#### WHAT YOU SHOULD DO
All lines in the records below with the word "Sally" must be returned.

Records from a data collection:
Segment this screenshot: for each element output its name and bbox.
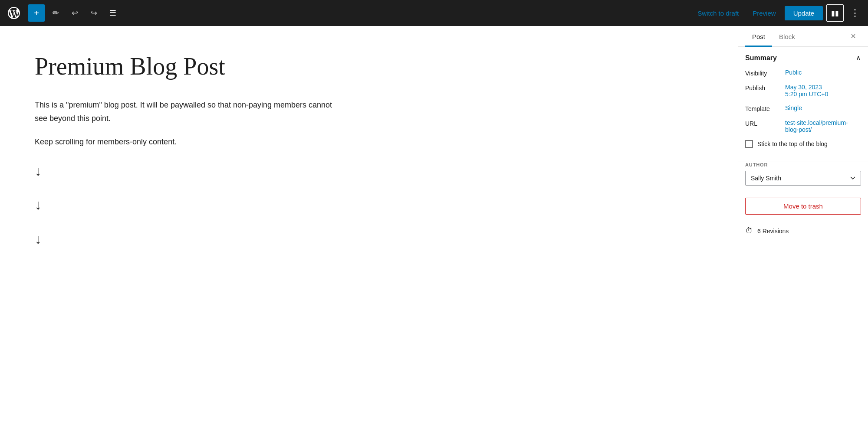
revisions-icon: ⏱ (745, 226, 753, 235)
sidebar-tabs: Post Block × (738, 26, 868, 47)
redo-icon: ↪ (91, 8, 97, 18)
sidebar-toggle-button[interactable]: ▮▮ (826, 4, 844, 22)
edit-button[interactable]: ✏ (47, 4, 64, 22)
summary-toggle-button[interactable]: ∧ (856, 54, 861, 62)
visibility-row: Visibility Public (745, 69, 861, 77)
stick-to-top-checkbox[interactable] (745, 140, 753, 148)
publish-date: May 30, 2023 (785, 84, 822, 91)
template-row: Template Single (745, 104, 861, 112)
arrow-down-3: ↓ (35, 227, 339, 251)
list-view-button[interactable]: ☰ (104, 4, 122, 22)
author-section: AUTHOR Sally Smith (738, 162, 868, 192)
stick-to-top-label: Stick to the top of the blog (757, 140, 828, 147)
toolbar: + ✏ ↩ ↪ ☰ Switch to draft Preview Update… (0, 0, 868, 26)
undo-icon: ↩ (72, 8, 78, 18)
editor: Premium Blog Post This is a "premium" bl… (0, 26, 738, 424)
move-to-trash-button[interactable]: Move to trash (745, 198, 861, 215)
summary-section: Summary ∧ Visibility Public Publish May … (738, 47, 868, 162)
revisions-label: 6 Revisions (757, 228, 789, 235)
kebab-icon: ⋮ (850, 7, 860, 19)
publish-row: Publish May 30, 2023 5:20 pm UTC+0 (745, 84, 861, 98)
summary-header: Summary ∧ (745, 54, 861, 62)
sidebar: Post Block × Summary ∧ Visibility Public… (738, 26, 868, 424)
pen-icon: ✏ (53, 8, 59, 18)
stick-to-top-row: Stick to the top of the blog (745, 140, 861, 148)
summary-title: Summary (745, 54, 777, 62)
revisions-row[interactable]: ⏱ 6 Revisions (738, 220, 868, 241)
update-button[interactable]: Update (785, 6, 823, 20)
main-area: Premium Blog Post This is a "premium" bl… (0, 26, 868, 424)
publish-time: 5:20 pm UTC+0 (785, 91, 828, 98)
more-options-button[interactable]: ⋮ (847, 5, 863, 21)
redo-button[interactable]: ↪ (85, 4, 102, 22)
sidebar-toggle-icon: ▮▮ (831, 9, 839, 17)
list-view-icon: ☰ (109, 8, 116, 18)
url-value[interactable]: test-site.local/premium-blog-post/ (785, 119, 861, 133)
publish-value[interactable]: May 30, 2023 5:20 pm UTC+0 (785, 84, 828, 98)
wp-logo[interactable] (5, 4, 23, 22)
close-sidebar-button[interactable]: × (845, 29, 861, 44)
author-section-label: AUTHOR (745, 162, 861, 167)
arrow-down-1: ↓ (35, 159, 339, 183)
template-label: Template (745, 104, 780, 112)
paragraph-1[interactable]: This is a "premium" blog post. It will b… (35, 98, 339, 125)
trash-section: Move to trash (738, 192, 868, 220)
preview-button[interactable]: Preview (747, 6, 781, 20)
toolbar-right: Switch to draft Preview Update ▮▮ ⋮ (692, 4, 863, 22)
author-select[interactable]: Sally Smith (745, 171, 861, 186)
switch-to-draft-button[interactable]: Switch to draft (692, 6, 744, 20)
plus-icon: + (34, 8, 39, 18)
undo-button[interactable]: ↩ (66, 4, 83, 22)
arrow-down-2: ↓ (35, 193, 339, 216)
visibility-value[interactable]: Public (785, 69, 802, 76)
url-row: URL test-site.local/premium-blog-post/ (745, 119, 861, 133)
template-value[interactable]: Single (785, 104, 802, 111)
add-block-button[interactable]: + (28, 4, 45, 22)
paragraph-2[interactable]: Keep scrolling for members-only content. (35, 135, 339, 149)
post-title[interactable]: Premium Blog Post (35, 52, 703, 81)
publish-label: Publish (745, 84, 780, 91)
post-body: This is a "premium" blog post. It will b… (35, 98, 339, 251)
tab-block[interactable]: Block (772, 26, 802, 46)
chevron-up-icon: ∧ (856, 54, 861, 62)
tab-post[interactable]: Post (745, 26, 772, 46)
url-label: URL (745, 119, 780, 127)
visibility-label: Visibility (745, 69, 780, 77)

---

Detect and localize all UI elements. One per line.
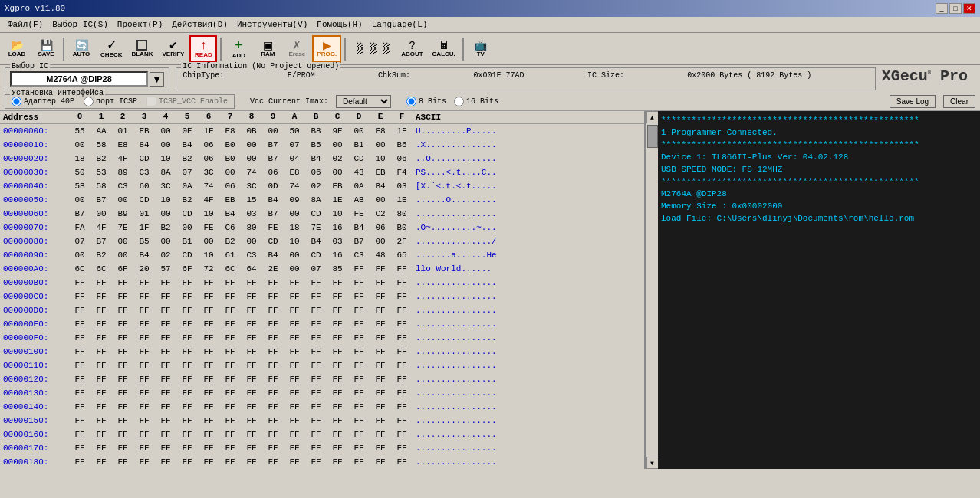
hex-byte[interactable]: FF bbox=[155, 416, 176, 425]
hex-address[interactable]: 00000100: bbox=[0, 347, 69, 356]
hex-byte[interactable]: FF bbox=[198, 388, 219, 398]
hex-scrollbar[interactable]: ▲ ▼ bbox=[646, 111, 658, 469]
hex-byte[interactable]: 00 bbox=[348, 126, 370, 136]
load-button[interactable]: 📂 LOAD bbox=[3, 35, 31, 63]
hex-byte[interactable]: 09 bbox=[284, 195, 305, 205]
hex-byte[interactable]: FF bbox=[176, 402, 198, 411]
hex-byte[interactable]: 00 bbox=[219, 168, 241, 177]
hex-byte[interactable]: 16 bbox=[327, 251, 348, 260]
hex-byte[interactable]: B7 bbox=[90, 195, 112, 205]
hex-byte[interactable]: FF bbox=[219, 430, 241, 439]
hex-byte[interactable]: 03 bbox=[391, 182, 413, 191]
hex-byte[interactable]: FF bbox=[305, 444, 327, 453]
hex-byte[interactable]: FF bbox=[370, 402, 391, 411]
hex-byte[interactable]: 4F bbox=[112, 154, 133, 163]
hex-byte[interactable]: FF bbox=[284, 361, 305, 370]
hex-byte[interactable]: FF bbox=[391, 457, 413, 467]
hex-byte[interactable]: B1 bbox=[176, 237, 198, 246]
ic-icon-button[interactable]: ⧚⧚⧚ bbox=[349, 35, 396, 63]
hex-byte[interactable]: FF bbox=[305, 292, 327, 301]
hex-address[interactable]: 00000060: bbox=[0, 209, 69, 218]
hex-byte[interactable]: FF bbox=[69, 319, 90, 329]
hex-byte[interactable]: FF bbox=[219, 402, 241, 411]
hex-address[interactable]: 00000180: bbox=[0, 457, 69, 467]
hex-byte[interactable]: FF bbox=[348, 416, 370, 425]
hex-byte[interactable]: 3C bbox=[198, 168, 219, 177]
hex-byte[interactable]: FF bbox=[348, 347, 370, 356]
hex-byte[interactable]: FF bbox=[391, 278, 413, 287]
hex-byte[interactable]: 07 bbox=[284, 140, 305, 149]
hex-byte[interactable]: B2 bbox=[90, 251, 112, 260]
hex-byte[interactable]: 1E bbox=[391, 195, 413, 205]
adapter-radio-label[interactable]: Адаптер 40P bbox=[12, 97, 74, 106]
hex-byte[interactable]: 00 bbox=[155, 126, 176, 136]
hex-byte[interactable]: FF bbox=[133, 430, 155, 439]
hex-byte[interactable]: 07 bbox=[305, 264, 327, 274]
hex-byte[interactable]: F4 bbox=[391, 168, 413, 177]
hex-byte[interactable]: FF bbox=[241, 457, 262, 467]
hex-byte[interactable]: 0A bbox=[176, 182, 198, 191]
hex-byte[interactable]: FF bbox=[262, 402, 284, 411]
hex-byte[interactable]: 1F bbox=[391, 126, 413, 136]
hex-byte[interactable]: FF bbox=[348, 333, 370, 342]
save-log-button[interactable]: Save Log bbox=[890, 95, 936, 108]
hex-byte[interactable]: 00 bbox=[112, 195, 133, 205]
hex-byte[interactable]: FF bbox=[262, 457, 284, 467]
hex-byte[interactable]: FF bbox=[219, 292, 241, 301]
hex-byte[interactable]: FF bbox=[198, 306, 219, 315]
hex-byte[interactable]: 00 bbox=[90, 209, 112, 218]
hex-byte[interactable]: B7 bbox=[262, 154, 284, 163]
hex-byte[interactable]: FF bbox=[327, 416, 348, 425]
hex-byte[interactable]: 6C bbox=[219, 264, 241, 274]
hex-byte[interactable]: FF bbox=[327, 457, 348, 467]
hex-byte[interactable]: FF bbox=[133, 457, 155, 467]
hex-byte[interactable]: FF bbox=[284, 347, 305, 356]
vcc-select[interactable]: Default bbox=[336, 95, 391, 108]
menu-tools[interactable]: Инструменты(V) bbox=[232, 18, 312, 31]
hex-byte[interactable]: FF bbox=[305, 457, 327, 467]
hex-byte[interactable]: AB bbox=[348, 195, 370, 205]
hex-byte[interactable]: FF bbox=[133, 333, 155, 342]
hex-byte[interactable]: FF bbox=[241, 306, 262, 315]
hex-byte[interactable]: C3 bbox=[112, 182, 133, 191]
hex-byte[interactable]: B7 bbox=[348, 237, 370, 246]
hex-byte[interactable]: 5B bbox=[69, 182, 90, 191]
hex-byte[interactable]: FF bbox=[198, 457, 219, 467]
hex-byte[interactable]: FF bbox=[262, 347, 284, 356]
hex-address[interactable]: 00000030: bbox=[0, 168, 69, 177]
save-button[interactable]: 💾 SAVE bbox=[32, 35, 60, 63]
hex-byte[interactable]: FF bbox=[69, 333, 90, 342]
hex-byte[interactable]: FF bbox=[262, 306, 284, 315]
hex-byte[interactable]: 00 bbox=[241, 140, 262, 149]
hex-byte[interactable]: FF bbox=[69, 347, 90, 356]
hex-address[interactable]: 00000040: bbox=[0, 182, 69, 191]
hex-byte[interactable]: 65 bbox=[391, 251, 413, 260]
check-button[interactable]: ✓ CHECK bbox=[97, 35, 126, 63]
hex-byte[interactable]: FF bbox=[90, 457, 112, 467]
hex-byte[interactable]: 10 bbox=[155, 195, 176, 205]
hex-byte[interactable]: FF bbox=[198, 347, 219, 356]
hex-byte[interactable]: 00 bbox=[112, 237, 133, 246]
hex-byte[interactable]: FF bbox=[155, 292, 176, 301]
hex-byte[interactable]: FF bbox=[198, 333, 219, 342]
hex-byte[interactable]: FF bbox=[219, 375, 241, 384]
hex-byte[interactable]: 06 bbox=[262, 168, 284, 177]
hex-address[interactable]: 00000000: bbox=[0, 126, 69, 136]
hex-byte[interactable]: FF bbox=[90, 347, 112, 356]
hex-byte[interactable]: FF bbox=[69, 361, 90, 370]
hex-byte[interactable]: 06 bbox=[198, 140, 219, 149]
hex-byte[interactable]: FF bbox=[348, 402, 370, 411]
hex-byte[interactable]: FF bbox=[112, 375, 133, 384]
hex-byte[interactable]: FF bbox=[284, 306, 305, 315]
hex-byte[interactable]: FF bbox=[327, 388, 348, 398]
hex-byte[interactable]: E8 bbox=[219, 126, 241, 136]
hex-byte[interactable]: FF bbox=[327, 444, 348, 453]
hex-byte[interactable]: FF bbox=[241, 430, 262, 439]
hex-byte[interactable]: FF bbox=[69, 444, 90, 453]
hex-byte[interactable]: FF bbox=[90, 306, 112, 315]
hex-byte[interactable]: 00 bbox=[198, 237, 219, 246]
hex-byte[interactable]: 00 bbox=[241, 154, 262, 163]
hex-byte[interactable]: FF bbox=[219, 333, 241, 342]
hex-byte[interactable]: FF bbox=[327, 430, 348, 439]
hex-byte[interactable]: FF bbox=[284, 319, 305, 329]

#### ANSWER BOX
author-section: AUTHOR Sally Smith (738, 162, 868, 192)
author-select[interactable]: Sally Smith (745, 171, 861, 186)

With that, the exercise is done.